Top of Available records

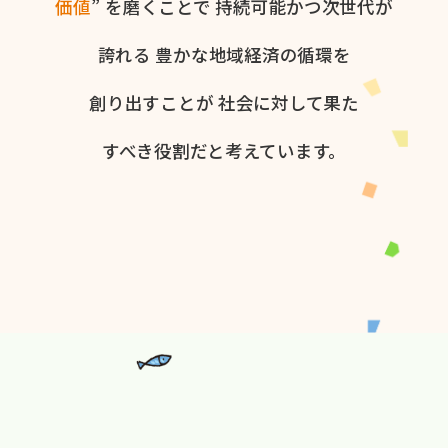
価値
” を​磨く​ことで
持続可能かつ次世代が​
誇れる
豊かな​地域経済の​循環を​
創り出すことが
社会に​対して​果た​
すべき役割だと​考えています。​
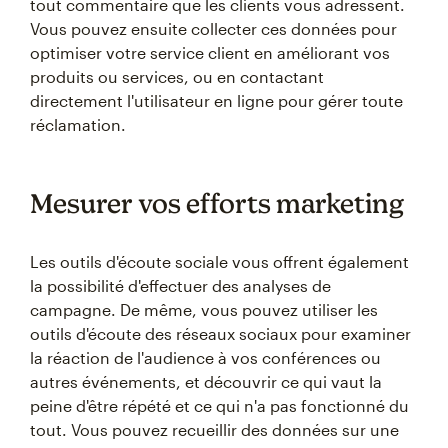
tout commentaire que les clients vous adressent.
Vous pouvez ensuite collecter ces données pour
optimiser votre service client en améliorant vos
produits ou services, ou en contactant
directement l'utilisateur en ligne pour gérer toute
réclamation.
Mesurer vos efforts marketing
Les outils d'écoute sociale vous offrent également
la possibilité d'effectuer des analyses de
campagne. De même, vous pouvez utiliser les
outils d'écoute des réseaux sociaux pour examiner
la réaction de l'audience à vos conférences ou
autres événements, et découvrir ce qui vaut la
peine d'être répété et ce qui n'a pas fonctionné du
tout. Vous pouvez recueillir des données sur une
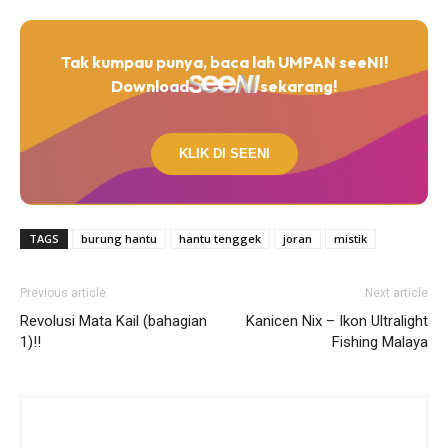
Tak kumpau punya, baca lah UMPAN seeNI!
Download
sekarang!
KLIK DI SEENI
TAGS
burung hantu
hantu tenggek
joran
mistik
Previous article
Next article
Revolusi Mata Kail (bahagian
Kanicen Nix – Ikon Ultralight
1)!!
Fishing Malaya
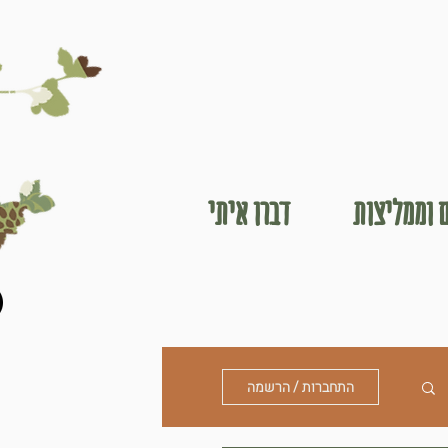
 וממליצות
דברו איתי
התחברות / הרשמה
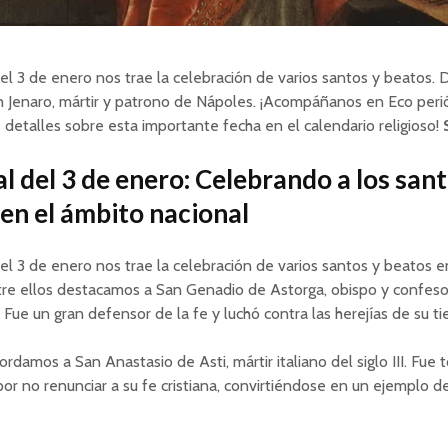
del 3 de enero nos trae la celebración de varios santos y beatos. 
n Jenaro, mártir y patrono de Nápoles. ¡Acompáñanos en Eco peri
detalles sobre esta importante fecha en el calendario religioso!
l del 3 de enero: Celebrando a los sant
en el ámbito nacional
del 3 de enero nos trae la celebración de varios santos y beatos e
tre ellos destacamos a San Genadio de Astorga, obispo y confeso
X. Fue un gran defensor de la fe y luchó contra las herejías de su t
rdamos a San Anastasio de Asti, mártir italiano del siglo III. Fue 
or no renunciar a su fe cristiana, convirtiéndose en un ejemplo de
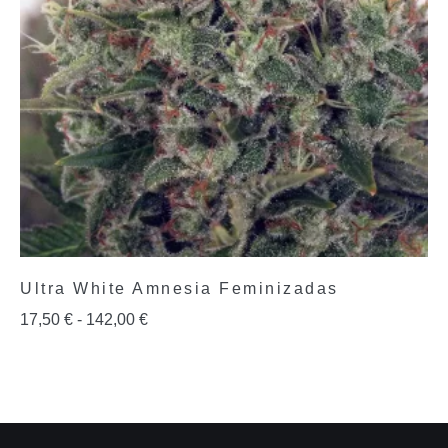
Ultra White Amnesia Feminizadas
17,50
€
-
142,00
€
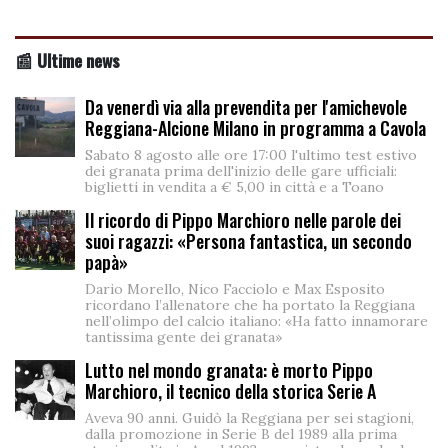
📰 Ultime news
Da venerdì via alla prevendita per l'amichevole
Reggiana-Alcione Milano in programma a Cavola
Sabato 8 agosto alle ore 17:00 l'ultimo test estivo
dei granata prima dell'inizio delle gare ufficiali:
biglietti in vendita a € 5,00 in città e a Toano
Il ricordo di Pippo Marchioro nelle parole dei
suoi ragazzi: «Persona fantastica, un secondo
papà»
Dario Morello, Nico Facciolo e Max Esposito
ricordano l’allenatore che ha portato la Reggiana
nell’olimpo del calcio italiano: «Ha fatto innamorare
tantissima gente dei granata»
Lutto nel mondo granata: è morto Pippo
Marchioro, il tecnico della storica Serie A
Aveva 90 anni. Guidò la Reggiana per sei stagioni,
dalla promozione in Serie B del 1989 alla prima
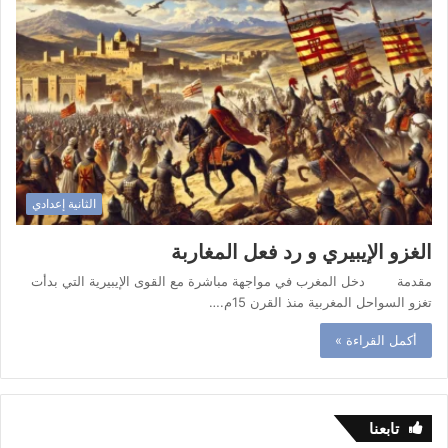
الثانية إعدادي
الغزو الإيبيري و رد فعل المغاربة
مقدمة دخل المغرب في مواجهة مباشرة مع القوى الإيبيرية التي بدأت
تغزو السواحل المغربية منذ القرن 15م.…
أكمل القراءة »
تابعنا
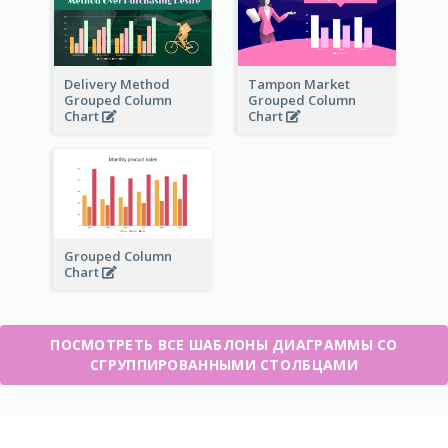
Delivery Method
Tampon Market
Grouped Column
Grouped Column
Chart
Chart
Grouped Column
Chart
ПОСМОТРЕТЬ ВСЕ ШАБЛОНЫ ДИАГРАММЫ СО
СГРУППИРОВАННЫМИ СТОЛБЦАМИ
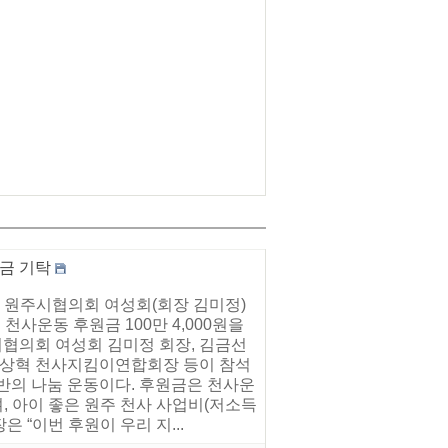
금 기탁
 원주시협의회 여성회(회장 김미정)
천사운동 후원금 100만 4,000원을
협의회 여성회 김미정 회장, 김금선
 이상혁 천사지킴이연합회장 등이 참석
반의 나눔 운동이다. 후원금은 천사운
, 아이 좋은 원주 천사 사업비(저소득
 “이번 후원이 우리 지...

Bottom of Available records
Top of Available records

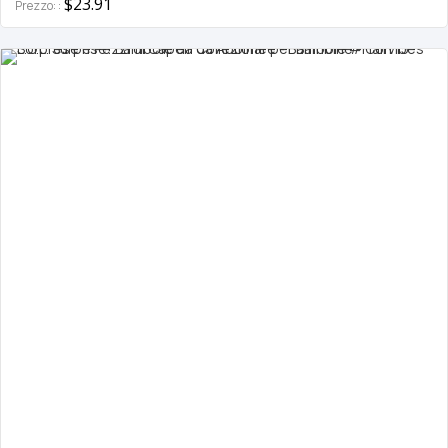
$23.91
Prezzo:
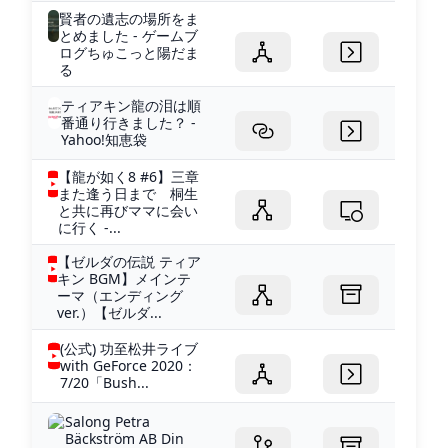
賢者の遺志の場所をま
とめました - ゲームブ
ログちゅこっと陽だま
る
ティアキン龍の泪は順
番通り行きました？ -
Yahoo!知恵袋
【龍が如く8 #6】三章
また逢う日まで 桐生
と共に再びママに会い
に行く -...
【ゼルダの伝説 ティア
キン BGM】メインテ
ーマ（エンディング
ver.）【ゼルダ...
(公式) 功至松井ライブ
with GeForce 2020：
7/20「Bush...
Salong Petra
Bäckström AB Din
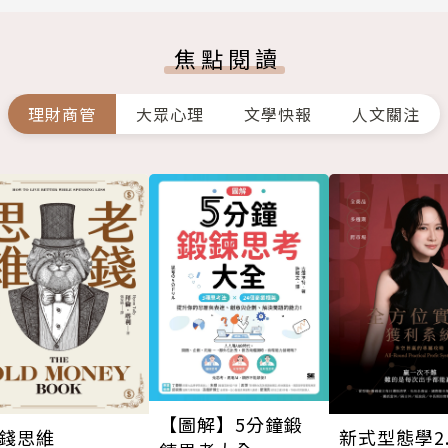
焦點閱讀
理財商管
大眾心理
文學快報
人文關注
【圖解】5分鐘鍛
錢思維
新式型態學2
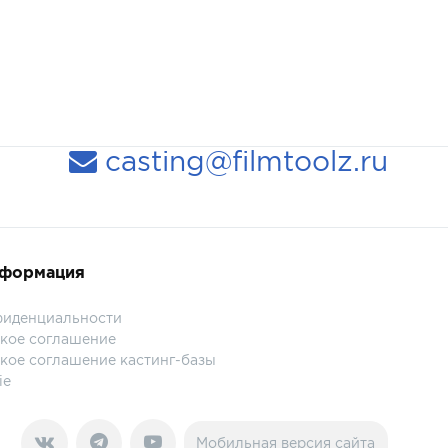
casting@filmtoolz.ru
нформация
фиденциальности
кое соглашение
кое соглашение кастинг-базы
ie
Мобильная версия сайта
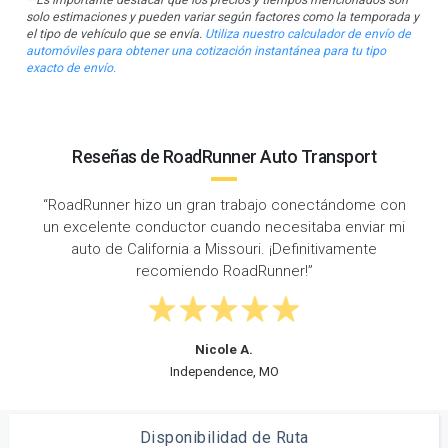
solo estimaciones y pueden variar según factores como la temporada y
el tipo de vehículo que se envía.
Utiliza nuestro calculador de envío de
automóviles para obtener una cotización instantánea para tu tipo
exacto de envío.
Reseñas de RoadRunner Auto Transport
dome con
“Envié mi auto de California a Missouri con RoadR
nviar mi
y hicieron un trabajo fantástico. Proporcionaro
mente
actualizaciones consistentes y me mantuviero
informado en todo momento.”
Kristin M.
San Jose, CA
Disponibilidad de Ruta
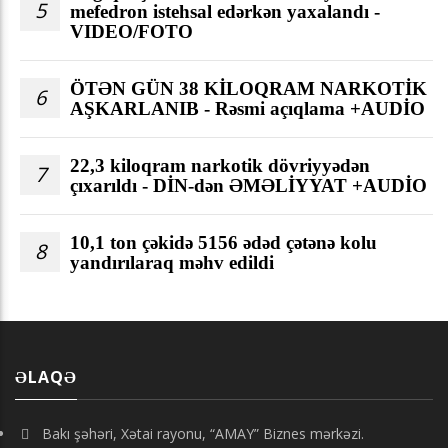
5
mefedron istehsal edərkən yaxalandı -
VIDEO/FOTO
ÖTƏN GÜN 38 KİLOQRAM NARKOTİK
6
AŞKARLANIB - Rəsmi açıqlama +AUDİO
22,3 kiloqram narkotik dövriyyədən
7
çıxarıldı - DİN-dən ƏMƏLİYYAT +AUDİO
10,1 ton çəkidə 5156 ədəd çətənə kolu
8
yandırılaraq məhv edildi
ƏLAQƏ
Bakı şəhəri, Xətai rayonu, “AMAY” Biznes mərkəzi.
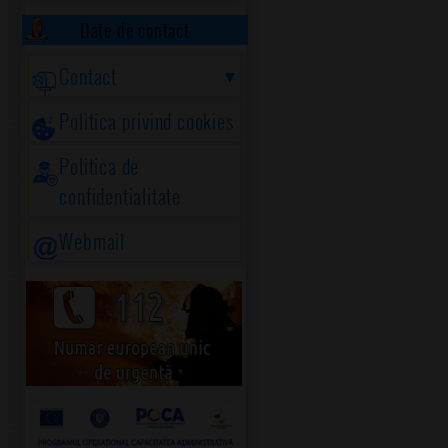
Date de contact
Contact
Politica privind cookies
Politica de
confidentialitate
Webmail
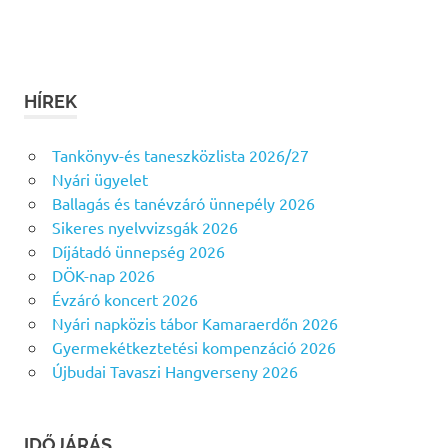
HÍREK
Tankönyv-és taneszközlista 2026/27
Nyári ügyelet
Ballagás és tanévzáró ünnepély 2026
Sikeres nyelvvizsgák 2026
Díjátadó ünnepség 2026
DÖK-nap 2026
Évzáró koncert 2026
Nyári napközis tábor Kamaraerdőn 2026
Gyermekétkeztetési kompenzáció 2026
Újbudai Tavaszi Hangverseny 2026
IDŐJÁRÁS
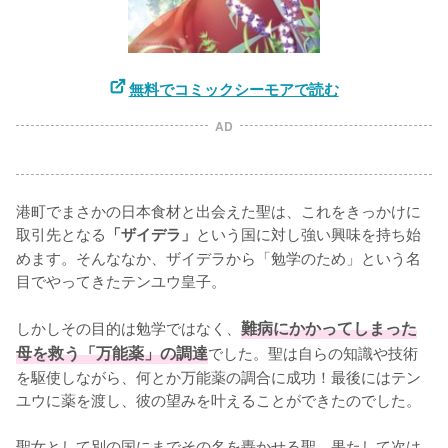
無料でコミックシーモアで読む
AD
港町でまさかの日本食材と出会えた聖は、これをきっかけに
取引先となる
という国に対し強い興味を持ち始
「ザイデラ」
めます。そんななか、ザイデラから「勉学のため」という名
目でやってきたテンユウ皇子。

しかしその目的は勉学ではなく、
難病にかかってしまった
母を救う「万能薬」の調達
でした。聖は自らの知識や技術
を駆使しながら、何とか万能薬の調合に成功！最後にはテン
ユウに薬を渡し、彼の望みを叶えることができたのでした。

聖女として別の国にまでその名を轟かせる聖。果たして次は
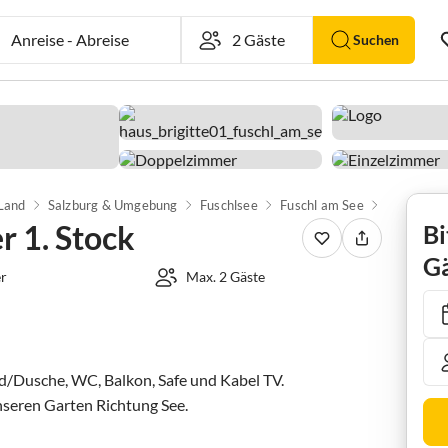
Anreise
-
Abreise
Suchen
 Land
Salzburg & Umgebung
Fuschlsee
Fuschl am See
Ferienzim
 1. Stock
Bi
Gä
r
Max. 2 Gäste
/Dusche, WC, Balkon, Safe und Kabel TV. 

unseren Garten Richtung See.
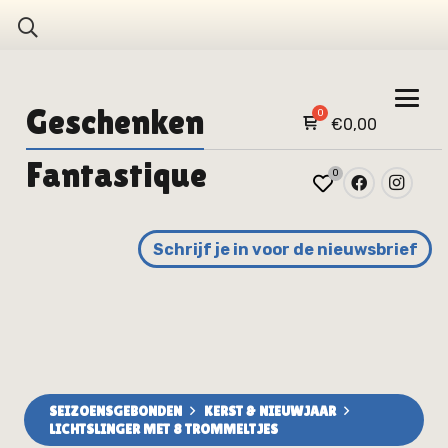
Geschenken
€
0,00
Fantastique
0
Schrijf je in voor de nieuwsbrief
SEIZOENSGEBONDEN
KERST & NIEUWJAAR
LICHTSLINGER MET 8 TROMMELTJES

Bottom of Available records

§ Exercise requirements: Starting at the line containing "DÖK-nap 2026" and finishing at the line containing "LICHTSLINGER MET 8 TROMMELTJES", return those lines exactly as they appear above, without the pictures.

§ Response area:
DÖK-nap 2026
Évzáró koncert 2026
Nyári napközis tábor Kamaraerdőn 2026
Gyermekétkeztetési kompenzáció 2026
Újbudai Tavaszi Hangverseny 2026
IDŐJÁRÁS
無料でコミックシーモアで読む
AD
港町でまさかの日本食材と出会えた聖は、これをきっかけに
取引先となる
という国に対し強い興味を持ち始
「ザイデラ」
めます。そんななか、ザイデラから「勉学のため」という名
目でやってきたテンユウ皇子。

しかしその目的は勉学ではなく、
難病にかかってしまった
母を救う「万能薬」の調達
でした。聖は自らの知識や技術
を駆使しながら、何とか万能薬の調合に成功！最後にはテン
ユウに薬を渡し、彼の望みを叶えることができたのでした。

聖女として別の国にまでその名を轟かせる聖。果たして次は
Anreise
-
Abreise
Suchen
 Land
Salzburg & Umgebung
Fuschlsee
Fuschl am See
Ferienzim
 1. Stock
Bi
Gä
r
Max. 2 Gäste
/Dusche, WC, Balkon, Safe und Kabel TV. 

unseren Garten Richtung See.
Geschenken
€
0,00
Fantastique
0
Schrijf je in voor de nieuwsbrief
SEIZOENSGEBONDEN
KERST & NIEUWJAAR
LICHTSLINGER MET 8 TROMMELTJES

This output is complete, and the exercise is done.